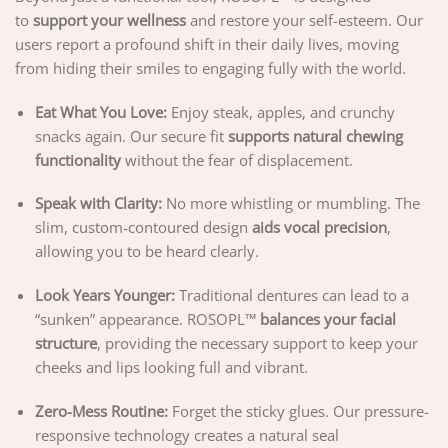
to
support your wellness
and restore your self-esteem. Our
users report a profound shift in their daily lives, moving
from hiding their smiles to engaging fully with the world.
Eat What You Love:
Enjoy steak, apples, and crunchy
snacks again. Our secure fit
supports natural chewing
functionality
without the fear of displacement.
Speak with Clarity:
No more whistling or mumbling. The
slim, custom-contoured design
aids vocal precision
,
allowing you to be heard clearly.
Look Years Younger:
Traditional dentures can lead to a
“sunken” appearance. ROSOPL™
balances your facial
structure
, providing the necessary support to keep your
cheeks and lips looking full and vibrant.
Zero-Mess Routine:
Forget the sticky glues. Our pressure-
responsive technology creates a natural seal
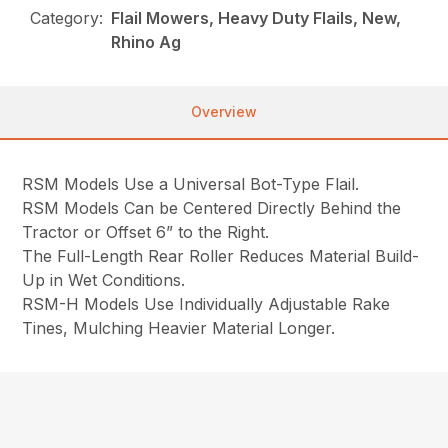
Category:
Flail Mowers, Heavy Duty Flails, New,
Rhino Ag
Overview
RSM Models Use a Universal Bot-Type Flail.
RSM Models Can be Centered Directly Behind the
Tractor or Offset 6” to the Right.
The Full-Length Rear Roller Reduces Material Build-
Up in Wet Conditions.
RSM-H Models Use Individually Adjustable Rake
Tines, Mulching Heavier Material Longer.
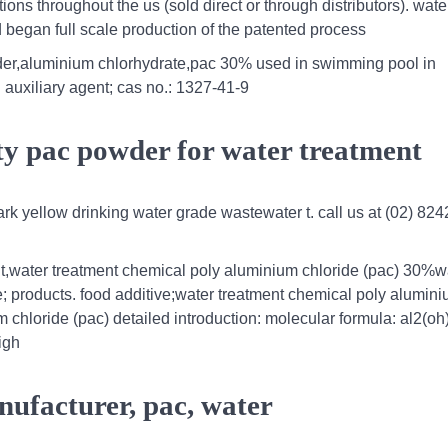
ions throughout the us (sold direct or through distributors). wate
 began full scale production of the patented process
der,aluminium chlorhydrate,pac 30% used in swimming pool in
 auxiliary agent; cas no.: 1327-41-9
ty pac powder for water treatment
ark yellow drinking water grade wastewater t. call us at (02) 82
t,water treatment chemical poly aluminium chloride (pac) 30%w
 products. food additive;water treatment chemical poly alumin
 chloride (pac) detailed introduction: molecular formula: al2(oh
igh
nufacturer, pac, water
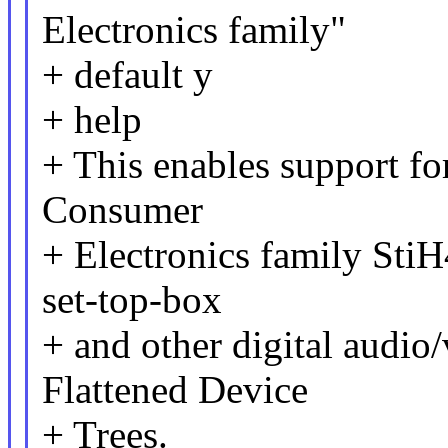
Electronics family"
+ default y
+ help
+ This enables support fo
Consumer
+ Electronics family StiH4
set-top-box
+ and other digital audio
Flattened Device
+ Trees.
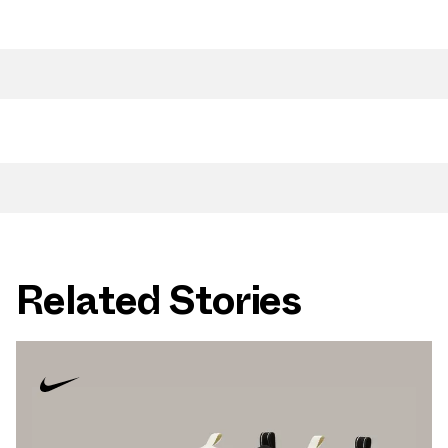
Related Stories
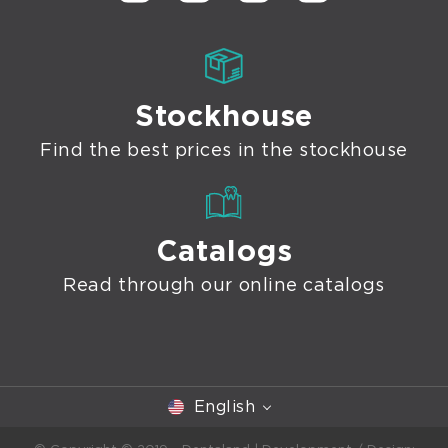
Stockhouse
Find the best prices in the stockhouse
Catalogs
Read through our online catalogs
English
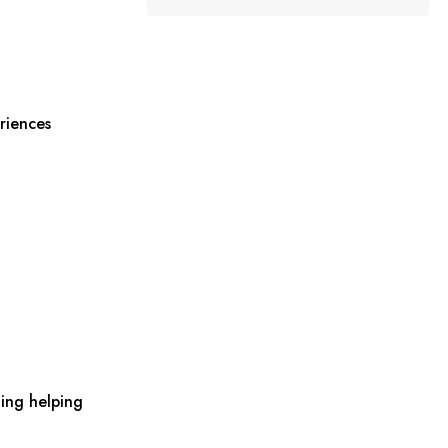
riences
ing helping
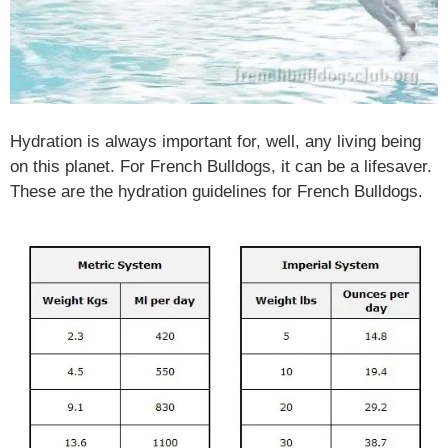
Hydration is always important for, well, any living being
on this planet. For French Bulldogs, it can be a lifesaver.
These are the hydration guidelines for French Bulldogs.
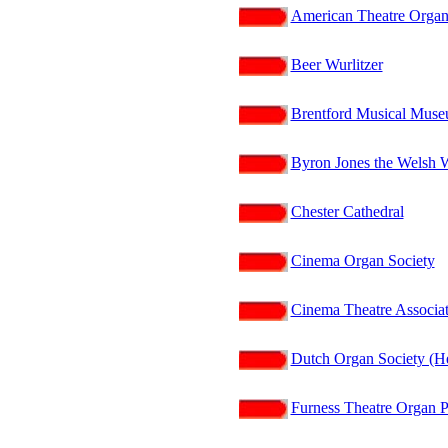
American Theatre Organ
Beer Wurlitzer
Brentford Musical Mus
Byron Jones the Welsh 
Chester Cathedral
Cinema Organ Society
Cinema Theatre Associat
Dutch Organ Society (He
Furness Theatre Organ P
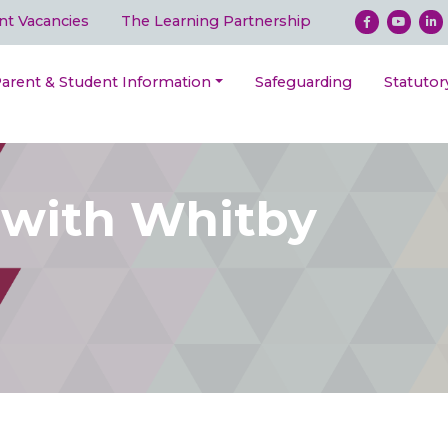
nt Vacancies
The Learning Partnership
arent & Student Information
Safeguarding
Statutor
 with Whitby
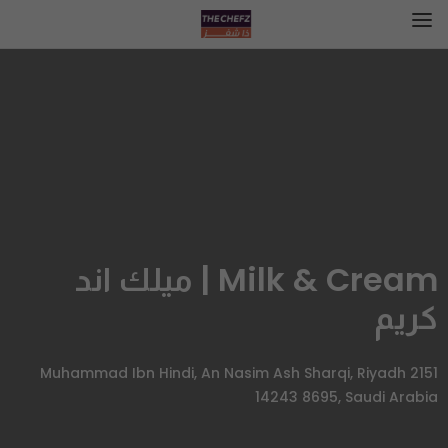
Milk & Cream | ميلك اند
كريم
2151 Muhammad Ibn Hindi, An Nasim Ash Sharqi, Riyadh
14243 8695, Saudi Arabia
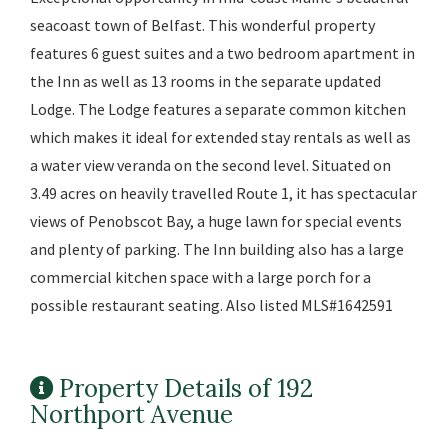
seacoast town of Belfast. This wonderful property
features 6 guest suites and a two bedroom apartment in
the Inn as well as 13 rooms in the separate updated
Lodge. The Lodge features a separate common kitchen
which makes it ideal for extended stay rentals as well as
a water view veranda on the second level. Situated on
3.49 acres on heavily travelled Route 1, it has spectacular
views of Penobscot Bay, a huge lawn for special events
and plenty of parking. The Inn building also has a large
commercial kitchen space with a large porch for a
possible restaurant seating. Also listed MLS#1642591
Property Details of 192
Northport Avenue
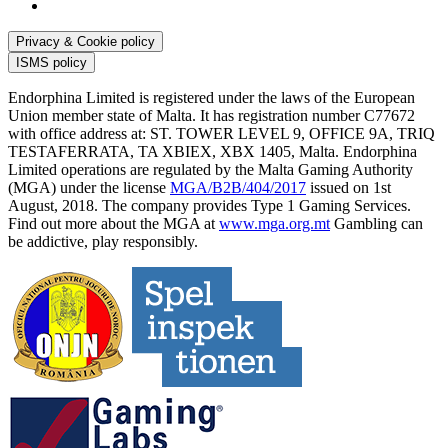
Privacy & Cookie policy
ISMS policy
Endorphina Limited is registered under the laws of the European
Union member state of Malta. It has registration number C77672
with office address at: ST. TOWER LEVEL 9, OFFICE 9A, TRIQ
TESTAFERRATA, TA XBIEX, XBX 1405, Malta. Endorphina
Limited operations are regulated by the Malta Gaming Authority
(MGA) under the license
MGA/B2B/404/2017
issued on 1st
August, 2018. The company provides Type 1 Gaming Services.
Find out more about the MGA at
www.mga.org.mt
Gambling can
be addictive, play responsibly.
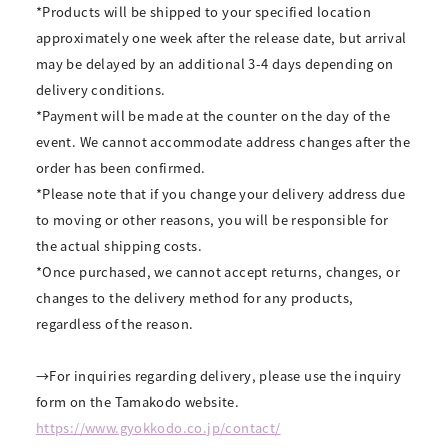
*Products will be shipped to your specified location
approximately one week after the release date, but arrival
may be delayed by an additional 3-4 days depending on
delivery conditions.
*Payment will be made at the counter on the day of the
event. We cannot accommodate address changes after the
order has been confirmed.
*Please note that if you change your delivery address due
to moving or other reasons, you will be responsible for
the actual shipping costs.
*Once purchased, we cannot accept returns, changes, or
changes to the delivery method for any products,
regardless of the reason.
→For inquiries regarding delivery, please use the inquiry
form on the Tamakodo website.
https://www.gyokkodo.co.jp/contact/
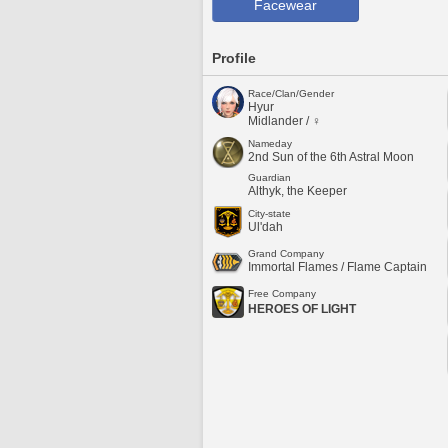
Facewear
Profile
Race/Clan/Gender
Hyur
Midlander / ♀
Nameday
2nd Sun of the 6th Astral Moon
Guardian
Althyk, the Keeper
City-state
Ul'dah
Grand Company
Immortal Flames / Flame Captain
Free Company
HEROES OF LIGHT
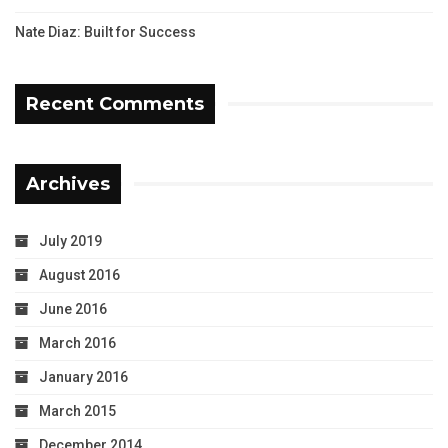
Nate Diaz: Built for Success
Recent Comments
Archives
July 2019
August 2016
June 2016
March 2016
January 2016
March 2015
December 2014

*PROMPT*: From the first line to the last, write out the data exactly, omitting any pictures.

*SOLUTION TO THIS TASK*:
to
support your wellness
and restore your self-esteem. Our
users report a profound shift in their daily lives, moving
from hiding their smiles to engaging fully with the world.
Eat What You Love:
Enjoy steak, apples, and crunchy
snacks again. Our secure fit
supports natural chewing
functionality
without the fear of displacement.
Speak with Clarity:
No more whistling or mumbling. The
slim, custom-contoured design
aids vocal precision
,
allowing you to be heard clearly.
Look Years Younger:
Traditional dentures can lead to a
“sunken” appearance. ROSOPL™
balances your facial
structure
, providing the necessary support to keep your
cheeks and lips looking full and vibrant.
Zero-Mess Routine:
Forget the sticky glues. Our pressure-
responsive technology creates a natural seal
Category:
Flail Mowers, Heavy Duty Flails, New,
Rhino Ag
Overview
RSM Models Use a Universal Bot-Type Flail.
RSM Models Can be Centered Directly Behind the
Tractor or Offset 6” to the Right.
The Full-Length Rear Roller Reduces Material Build-
Up in Wet Conditions.
RSM-H Models Use Individually Adjustable Rake
Tines, Mulching Heavier Material Longer.
ions throughout the us (sold direct or through distributors). wate
 began full scale production of the patented process
der,aluminium chlorhydrate,pac 30% used in swimming pool in
 auxiliary agent; cas no.: 1327-41-9
ty pac powder for water treatment
ark yellow drinking water grade wastewater t. call us at (02) 82
t,water treatment chemical poly aluminium chloride (pac) 30%w
 products. food additive;water treatment chemical poly alumin
 chloride (pac) detailed introduction: molecular formula: al2(oh
igh
nufacturer, pac, water
Electronics family"
+ default y
+ help
+ This enables support fo
Consumer
+ Electronics family StiH4
set-top-box
+ and other digital audio
Flattened Device
+ Trees.
Related Stories
Stockhouse
Find the best prices in the stockhouse
Catalogs
Read through our online catalogs
English
riences
ing helping
Hydration is always important for, well, any living being
on this planet. For French Bulldogs, it can be a lifesaver.
These are the hydration guidelines for French Bulldogs.
American Theatre Organ
Beer Wurlitzer
Brentford Musical Mus
Byron Jones the Welsh 
Chester Cathedral
Cinema Organ Society
Cinema Theatre Associat
Dutch Organ Society (He
Furness Theatre Organ P
nt Vacancies
The Learning Partnership
arent & Student Information
Safeguarding
Statutor
 with Whitby
Milk & Cream | ميلك اند
كريم
2151 Muhammad Ibn Hindi, An Nasim Ash Sharqi, Riyadh
14243 8695, Saudi Arabia
seacoast town of Belfast. This wonderful property
features 6 guest suites and a two bedroom apartment in
the Inn as well as 13 rooms in the separate updated
Lodge. The Lodge features a separate common kitchen
which makes it ideal for extended stay rentals as well as
a water view veranda on the second level. Situated on
3.49 acres on heavily travelled Route 1, it has spectacular
views of Penobscot Bay, a huge lawn for special events
and plenty of parking. The Inn building also has a large
commercial kitchen space with a large porch for a
possible restaurant seating. Also listed MLS#1642591
Property Details of 192
Northport Avenue
Privacy & Cookie policy
ISMS policy
Endorphina Limited is registered under the laws of the European
Union member state of Malta. It has registration number C77672
with office address at: ST. TOWER LEVEL 9, OFFICE 9A, TRIQ
TESTAFERRATA, TA XBIEX, XBX 1405, Malta. Endorphina
Limited operations are regulated by the Malta Gaming Authority
(MGA) under the license
MGA/B2B/404/2017
issued on 1st
August, 2018. The company provides Type 1 Gaming Services.
Find out more about the MGA at
www.mga.org.mt
Gambling can
be addictive, play responsibly.
*Products will be shipped to your specified location
approximately one week after the release date, but arrival
may be delayed by an additional 3-4 days depending on
delivery conditions.
*Payment will be made at the counter on the day of the
event. We cannot accommodate address changes after the
order has been confirmed.
*Please note that if you change your delivery address due
to moving or other reasons, you will be responsible for
the actual shipping costs.
*Once purchased, we cannot accept returns, changes, or
changes to the delivery method for any products,
regardless of the reason.
→For inquiries regarding delivery, please use the inquiry
form on the Tamakodo website.
https://www.gyokkodo.co.jp/contact/
Facewear
Profile
Race/Clan/Gender
Hyur
Midlander / ♀
Nameday
2nd Sun of the 6th Astral Moon
Guardian
Althyk, the Keeper
City-state
Ul'dah
Grand Company
Immortal Flames / Flame Captain
Free Company
HEROES OF LIGHT
Nate Diaz: Built for Success
Recent Comments
Archives
July 2019
August 2016
June 2016
March 2016
January 2016
March 2015
December 2014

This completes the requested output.